In an increasingly risky world where people face threats to their lives and livelihoods from extreme weather events, pandemics, conflicts, and violence, crisis preparedness is essential. Crisis preparedness ensures that people, business and governments can not only cope, but prosper. It’s about safeguarding a life’s savings, ensuring a girl’s education is not derailed. Governments are increasingly adopting proactive approaches to preparedness, aiming to protect national budgets as well as the lives and livelihoods of their citizens, from the impacts of crises. This involves planning ahead to prepare for the potential socio-economic impacts of crises, ensure predictable and timely access to resources, and mitigate long-term fiscal impacts. The World Bank is actively supporting these efforts with an expanded toolkit of crisis preparedness and response instruments.

The Crisis Preparedness Gap Analysis (CPGA) is part of this toolkit. It is a diagnostic tool that addresses fundamental questions regarding a country's ability to handle various shocks, spanning from natural disasters to pandemics and food crises. 

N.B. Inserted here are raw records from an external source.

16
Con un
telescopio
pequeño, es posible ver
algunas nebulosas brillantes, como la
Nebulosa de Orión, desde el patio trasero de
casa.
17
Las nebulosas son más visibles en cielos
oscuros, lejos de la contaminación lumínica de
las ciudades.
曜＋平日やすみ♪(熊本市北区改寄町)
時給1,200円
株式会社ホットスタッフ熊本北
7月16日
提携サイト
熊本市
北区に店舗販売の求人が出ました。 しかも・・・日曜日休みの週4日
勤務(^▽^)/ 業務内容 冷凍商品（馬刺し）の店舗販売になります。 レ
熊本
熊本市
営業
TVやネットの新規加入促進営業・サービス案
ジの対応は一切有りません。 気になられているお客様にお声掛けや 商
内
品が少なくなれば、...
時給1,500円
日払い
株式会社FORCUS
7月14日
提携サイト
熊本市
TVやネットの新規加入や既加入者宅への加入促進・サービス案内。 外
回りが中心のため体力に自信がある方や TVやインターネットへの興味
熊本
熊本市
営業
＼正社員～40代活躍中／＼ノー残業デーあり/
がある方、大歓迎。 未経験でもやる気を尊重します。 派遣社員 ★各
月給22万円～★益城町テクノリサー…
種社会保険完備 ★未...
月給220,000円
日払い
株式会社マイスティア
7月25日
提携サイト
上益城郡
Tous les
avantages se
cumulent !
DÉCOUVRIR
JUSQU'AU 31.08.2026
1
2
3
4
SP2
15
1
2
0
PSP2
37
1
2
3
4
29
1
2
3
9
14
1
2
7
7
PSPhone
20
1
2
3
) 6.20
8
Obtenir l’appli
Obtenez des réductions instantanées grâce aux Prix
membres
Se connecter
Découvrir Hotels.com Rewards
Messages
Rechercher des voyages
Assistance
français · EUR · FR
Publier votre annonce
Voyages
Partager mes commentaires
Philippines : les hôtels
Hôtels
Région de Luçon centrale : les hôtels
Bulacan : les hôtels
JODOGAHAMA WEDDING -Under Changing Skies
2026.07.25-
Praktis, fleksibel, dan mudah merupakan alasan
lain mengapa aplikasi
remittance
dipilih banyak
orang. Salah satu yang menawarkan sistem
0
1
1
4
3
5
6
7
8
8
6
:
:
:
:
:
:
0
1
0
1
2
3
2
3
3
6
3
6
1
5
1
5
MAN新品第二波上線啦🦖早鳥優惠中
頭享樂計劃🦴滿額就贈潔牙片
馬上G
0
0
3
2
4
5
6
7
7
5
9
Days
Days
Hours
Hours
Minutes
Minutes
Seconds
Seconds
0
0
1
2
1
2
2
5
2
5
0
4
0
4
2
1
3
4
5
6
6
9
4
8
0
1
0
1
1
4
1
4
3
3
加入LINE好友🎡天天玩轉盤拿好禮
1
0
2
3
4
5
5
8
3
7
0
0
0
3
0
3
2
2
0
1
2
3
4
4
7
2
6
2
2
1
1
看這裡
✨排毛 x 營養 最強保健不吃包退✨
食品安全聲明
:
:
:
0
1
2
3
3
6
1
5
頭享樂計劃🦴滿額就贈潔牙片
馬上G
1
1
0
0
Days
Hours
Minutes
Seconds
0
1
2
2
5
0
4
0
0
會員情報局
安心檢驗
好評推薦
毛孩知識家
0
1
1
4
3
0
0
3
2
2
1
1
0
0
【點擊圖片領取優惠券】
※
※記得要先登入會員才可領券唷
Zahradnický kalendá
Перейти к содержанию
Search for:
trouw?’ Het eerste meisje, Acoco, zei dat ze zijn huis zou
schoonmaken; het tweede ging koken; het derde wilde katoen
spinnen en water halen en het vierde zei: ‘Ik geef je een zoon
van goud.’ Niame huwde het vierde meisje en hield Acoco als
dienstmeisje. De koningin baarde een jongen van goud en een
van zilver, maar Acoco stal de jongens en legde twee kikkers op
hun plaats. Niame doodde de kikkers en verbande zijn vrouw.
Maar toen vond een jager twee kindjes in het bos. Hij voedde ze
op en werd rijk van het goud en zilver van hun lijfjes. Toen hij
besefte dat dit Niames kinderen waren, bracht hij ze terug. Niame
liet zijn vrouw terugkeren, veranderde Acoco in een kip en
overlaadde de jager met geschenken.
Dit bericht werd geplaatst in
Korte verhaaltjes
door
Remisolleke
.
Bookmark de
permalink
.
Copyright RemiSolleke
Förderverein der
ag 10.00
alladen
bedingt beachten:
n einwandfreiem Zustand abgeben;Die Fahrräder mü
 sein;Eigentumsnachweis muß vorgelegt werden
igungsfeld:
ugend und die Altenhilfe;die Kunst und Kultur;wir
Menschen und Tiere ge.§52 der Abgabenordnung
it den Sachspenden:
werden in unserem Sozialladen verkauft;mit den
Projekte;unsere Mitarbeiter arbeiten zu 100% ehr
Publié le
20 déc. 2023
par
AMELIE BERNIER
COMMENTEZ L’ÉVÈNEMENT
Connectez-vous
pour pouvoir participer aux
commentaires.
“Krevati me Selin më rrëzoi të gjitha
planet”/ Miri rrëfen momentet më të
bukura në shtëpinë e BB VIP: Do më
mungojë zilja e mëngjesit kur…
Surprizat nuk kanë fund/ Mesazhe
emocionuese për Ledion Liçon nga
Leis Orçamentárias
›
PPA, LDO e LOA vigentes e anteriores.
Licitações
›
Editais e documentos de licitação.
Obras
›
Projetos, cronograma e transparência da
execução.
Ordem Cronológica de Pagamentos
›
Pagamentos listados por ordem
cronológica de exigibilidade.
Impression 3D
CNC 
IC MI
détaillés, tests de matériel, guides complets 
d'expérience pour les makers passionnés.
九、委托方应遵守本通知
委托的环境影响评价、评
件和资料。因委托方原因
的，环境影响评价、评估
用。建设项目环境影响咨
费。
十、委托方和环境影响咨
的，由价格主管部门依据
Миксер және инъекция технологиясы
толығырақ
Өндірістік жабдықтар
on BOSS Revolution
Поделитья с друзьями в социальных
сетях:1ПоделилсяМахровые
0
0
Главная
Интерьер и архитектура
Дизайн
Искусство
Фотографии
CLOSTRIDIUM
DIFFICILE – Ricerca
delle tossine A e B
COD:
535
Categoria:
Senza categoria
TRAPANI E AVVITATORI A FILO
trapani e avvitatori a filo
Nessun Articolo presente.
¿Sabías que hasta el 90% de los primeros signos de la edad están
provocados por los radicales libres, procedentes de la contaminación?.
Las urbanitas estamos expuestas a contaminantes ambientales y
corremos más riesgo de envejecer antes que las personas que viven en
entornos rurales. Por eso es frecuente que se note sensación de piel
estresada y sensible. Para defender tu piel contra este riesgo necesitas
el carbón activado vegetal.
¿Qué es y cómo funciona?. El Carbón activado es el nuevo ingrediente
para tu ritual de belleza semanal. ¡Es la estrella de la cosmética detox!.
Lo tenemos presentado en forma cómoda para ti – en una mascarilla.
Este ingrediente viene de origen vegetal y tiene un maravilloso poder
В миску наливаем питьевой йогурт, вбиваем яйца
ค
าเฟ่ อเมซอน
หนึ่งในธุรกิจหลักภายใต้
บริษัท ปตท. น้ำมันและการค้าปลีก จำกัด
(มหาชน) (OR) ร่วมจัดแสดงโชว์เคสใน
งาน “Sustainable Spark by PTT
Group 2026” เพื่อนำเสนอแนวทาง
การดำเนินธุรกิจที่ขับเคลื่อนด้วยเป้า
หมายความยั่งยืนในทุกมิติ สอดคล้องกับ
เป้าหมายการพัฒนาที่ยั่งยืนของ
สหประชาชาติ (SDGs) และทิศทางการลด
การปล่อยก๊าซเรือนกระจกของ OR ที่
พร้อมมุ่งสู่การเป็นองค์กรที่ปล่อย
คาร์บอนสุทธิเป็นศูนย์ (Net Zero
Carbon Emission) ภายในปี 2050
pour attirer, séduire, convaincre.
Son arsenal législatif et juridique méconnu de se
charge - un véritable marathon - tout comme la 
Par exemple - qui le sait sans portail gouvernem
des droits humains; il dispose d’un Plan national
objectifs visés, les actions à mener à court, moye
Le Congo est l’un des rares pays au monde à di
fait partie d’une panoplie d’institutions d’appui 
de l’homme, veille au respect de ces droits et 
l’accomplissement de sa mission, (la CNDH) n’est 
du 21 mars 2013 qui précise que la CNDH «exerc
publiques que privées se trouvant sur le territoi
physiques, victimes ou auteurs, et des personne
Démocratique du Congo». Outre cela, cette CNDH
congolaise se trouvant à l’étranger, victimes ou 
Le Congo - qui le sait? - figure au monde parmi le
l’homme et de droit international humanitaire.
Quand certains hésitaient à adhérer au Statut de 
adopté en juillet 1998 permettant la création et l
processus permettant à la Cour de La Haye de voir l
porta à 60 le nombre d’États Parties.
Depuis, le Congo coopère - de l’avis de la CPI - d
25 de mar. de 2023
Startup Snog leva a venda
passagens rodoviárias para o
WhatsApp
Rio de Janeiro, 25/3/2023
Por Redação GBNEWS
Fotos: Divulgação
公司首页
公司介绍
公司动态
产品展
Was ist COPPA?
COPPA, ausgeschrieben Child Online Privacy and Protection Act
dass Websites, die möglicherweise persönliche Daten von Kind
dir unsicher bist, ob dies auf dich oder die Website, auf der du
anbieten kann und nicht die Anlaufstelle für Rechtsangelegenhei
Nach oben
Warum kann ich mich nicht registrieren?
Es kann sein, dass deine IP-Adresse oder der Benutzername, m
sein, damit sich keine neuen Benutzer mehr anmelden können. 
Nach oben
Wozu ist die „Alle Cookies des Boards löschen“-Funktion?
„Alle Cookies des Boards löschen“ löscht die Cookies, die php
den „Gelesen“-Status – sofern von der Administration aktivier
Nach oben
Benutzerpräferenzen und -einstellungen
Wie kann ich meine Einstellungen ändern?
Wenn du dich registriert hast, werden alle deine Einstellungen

Helping countries better prepare for and manage crises requires action across sectors, and the CPGA looks at preparedness from different angles to paint a picture of what is and what isn’t working, pointing towards opportunities to invest and strengthen preparedness capacity with the Bank’s help. The framework asks critical questions: 

  1. Who does what when preparing for and responding to a crisis? Establishing clear roles and responsibilities and ensuring that there is a strong legal and regulatory foundation for crisis preparedness can help ensure effectiveness.
  2. Does the government have a good understanding of the key risks faced by the country, their likelihood and potential impacts? Does it have the capacity to issue forecast and warn people of looming risks? A good understanding of the risks a country faces and the ability to act upon that information with forecasts and early warnings are essential to acting early and saving lives.
  3. What is the likely cost of a shock and how will it be paid for? Financial planning, setting resources aside and insurance products can help make sure that funding is available when needed and can reach those who need it the most.  
  4. Are there enough staff, resources and equipment to deliver life-saving assistance and ensure continued delivery of essential services such as healthcare and education? Search and rescue efforts, food reserves, adequate critical services and infrastructure save lives.
  5. The CPGA was developed to support implementation of the policy commitments related to crisis preparedness in IDA20 by bringing together the Bank’s knowledge on different elements of crisis preparedness in a comprehensive overview. It has been delivered in three countries, where it is contributing to inform the Bank’s engagement. Deliveries are ongoing in four countries and many more are in the pipeline. 
The World Bank

The World Bank is working together with the Government of Nepal to identify opportunities to strengthen the country's preparedness to a range of shocks. Photo: World Bank

Supporting crisis preparedness in Nepal 

Like for many other IDA countries, crisis preparedness is a critical agenda for Nepal. The country is no stranger to devastating earthquakes, floods, landslides, and zoonotic diseases with epidemic potential pose a significant threat. To help identify opportunities to strengthen Nepal’s preparedness to a range of shocks, the Bank recently completed a CPGA, deploying a multi-sector team of experts from across the institution and working closely with key government stakeholders and development partners. The CPGA has helped bring together stakeholders across sectors critical for natural hazards, health, and food security to highlight priorities to help prepare for large crises that cut across sectors. As the Bank and the Government of Nepal set out to develop the new Country Partnership Framework, the CPGA points to priority areas so strengthen preparedness, including continued policy dialogue and investments to strengthen the National Disaster Risk Reduction and Management Agency (NDRRMA) in its role as coordinating agency for crisis preparedness across sectors, development of multi-hazard early warning systems and establishment of shock-responsive social protection systems.